The ‘bot penambang’ was then the fastest and easiest way to commute to the school and this was back in the 1980s. Of course, today in JB the ‘bot penambang’ service is no more but looking at the situation in Kuching, I’d think the ‘bot penambang’ may be around for a little bit longer.
It was a common mode of transportation back then and has been around for quite a while that even the legendary Tan Sri P Ramlee made reference to the ‘bot penambang’ in the hilarious fight scenes in his black and white movie ‘Pendekar Bujang Lapuk’, and his movie was shot in the 1960s. So imagine that.
It must have been when I was recalling Tan Sri P Ramlee’s movie scenes that I noticed people look kinda funny at me. O well. The fight scenes were that hilarious and I never did ever tire of it.
As you look further up river, you’ll see a bridge spanning across the waterway and one that you will later learn is named the Darul Hana Bridge. It was only declared opened recently, in 2015 to be exact. Well, you can consider that recently as Kuching, as you’ll later learn, has been around for quite a while now and does has a bit of history on its side. So whats a few years here and there?
As you make your way to the Darul Hana bridge, you’ll notice a large distinguished looking building on the other side of the river and next to it, a small (in comparison) building in white. The large distinguished looking building apparently is the spanking new (comparatively that is) Sarawak State Assembly Building, declared opened in 2009 whilst next to it is Fort Margherita.
Fort Margherita was completed in 1879 and was used by the White Rajah of Sarawak, Charles Brooke who named it after his wife, Margaret Alice Lili de Windt, whom he married in 1869.
Walking along the waterfront and taking in the sights, the smells and the sounds of the waterfront you won’t realise that you have already reached the Darul Hana Bridge. As soon as you stepped foot on the bridge, you will realise that this is no ordinary bridge.
For one, the bridge seems to vibrate with every step you make, the sensation getting more pronounced as you approach the middle of the bridge.
It does make you feel a bit hesitant but a thought does hit you : was the bridge designed and built purposely to deliver that sensation? One never knows.
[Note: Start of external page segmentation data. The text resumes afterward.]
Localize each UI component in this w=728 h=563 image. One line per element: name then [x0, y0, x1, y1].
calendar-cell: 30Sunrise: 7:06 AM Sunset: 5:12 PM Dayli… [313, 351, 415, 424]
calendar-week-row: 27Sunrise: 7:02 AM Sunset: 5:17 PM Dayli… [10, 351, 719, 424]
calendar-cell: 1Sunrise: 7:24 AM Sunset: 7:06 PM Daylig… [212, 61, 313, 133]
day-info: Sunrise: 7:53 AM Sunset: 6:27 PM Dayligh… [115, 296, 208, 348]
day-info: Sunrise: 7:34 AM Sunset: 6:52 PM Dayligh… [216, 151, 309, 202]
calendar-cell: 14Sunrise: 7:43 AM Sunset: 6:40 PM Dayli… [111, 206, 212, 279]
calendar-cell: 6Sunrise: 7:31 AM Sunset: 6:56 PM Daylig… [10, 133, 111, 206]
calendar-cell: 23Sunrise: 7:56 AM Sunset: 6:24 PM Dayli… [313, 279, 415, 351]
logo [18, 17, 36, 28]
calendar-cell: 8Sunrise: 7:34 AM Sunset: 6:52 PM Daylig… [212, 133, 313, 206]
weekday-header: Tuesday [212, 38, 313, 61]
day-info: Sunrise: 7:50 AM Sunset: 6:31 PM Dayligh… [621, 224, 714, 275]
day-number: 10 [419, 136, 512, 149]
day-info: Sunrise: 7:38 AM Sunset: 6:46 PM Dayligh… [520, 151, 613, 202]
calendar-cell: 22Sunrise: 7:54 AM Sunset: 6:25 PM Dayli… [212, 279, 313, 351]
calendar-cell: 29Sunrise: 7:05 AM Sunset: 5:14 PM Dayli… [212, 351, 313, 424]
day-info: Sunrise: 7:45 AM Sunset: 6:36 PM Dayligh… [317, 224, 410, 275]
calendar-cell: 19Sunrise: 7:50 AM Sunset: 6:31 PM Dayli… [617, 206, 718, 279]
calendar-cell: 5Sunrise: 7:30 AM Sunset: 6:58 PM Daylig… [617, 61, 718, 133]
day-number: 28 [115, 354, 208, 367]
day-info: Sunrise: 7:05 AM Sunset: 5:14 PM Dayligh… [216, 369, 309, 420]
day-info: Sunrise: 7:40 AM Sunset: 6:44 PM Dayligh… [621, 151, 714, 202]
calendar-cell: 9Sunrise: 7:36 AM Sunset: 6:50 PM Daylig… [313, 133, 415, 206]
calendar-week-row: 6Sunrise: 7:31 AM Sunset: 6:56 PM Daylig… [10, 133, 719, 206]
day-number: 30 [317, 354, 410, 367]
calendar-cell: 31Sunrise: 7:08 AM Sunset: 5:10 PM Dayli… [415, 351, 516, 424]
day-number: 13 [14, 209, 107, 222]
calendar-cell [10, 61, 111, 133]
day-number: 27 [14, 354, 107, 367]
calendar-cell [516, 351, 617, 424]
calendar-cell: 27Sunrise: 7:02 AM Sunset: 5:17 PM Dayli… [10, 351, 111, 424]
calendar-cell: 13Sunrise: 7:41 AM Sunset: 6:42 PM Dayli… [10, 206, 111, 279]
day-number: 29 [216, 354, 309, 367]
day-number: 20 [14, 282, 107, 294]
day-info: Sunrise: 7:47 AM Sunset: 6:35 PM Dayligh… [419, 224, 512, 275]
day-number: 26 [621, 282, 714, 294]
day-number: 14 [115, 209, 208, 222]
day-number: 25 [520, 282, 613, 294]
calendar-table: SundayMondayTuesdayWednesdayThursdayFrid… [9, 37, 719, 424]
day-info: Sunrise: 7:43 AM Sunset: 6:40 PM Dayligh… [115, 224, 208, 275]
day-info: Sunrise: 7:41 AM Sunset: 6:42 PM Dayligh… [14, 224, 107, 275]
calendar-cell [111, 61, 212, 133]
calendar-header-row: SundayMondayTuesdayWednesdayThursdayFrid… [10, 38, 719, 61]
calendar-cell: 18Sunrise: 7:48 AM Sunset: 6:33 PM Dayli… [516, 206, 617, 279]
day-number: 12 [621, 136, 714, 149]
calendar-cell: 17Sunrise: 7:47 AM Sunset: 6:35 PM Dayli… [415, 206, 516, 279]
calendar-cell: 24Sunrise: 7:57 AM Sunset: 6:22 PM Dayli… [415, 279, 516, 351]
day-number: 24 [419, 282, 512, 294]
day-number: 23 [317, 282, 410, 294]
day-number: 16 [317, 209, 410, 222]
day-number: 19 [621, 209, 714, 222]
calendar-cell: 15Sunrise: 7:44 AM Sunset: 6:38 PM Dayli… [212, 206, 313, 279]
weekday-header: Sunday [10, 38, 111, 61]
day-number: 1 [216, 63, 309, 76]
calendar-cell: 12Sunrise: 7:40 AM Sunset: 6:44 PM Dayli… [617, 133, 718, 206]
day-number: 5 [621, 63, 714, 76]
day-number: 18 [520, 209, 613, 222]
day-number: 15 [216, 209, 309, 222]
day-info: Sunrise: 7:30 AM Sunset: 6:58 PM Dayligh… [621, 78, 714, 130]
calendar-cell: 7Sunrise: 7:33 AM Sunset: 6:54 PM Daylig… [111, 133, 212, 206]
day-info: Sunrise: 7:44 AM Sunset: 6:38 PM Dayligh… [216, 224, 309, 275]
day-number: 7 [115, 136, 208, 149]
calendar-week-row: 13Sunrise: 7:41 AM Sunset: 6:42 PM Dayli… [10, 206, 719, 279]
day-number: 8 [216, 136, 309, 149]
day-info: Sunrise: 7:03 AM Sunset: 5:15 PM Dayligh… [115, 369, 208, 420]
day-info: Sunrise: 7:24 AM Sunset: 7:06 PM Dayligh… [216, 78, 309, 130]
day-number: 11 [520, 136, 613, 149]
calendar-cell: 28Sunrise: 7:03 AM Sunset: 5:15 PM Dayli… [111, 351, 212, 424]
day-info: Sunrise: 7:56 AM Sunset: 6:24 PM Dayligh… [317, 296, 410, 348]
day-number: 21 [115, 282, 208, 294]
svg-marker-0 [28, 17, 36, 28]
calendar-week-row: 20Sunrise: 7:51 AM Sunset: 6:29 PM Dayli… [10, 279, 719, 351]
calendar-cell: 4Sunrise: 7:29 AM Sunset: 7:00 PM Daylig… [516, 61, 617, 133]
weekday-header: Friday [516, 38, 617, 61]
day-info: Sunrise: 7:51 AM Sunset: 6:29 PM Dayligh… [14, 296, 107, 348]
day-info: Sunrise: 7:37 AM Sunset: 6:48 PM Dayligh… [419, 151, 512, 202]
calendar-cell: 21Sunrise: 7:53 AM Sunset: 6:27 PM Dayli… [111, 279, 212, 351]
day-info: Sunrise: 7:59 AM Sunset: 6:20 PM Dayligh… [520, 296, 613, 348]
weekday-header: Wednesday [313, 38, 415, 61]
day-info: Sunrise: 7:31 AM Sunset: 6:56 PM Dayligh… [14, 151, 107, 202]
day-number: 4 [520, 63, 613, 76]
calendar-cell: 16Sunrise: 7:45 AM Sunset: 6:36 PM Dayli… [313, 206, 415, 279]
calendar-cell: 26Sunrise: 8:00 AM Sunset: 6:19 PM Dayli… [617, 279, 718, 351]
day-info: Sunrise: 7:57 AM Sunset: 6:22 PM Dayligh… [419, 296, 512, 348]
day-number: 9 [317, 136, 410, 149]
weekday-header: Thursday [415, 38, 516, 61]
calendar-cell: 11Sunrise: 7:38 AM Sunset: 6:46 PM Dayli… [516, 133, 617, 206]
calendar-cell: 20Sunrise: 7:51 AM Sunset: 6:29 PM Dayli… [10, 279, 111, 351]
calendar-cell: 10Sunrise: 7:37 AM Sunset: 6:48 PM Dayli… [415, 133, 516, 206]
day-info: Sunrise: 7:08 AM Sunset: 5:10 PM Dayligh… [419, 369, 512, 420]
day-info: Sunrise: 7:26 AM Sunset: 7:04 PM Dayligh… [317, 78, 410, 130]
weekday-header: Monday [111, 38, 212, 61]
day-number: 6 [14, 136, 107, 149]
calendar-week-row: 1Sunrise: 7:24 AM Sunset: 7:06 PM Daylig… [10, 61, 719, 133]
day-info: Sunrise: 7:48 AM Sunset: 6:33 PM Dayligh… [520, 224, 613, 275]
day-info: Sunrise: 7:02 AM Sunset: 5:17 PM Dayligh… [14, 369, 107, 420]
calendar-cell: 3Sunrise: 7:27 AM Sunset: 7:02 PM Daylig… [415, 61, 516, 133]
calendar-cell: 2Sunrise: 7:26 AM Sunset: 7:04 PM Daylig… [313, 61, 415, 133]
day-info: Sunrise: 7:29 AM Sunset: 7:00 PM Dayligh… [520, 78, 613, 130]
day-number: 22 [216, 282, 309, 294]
In addition, the bridge is, by all means and purposes, ‘crooked’. It is not a straight bridge as are most bridges. It has viewing decks to allow people to stop and enjoy the view of the river and the scenes on both sides of the waterway. That, I must say, was an innovative idea.
So innovative that some even stop and have a little picnic at the viewing deck. May not happen often but it did when I was there. Maybe because it was a Sunday? Maybe.
The view from the centre of the bridge can be mesmerizing. The sight of the official residence of the TYT The Governor of Sarawak, The Astana, can be clearly seen from the middle of the bridge and in the horizon, the famed Gunung Santubong (Mount Santubong).
Built in 1870 by Charles Brooke, the Astana was a wedding gift to his wife Margaret Alice Lili de Windt, the same person whose name Charles Brooke named Fort Margherita after. He must have really loved her, Charles Brooke.
From the middle of the bridge, on the horizon at right angle to Mount Santubong (well, almost), is Gunung Serapi (Mount Serapi), it being no less impressive and with a view to match.
When you don’t realise the time, that’s when you know you are having fun. So much so that you don’t realize that it was getting late and the sun has started its final descent over the horizon.
As you make your way back to the hotel, you’ll find yourself greeted with more picturesque moments that you can’t help but snap away. And snap away until you reach the hotel and thinking, if only you had more time.
Next trip maybe?
But for now, if ever you find yourself in Kuching and you have no idea where to spend the afternoon, you would not go far wrong then to head for the Kuching Waterfront.
It’s safe to say the Kuching Waterfront won’t disappoint you.